== Segment start ==
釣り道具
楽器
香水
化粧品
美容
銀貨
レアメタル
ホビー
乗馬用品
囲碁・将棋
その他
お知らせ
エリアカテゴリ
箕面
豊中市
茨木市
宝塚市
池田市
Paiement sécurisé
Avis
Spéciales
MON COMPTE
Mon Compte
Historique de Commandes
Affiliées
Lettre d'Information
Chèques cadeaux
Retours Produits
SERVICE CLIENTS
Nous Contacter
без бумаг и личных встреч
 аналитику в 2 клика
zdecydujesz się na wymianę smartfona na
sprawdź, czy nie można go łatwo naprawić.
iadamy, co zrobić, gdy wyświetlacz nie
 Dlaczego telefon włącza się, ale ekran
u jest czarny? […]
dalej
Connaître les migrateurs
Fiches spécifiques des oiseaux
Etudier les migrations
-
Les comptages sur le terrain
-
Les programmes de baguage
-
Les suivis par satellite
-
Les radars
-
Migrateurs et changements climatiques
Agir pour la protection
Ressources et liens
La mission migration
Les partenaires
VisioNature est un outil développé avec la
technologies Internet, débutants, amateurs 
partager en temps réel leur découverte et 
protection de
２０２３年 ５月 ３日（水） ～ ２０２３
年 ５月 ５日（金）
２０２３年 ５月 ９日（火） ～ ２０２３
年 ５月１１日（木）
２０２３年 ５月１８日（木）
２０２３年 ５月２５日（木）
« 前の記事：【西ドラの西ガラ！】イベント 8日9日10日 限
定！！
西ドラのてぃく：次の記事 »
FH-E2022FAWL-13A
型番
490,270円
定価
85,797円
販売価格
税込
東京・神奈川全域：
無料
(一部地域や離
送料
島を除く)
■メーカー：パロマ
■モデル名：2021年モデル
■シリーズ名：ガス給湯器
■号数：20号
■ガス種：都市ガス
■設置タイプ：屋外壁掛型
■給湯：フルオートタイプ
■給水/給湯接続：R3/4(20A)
== Segment end ==
Instructions for the task: Please print the lines from the start of the records up to and including the line with "Les partenaires", copying each one exactly and leaving out the rest.

Solved problem:
釣り道具
楽器
香水
化粧品
美容
銀貨
レアメタル
ホビー
乗馬用品
囲碁・将棋
その他
お知らせ
エリアカテゴリ
箕面
豊中市
茨木市
宝塚市
池田市
Paiement sécurisé
Avis
Spéciales
MON COMPTE
Mon Compte
Historique de Commandes
Affiliées
Lettre d'Information
Chèques cadeaux
Retours Produits
SERVICE CLIENTS
Nous Contacter
без бумаг и личных встреч
 аналитику в 2 клика
zdecydujesz się na wymianę smartfona na
sprawdź, czy nie można go łatwo naprawić.
iadamy, co zrobić, gdy wyświetlacz nie
 Dlaczego telefon włącza się, ale ekran
u jest czarny? […]
dalej
Connaître les migrateurs
Fiches spécifiques des oiseaux
Etudier les migrations
-
Les comptages sur le terrain
-
Les programmes de baguage
-
Les suivis par satellite
-
Les radars
-
Migrateurs et changements climatiques
Agir pour la protection
Ressources et liens
La mission migration
Les partenaires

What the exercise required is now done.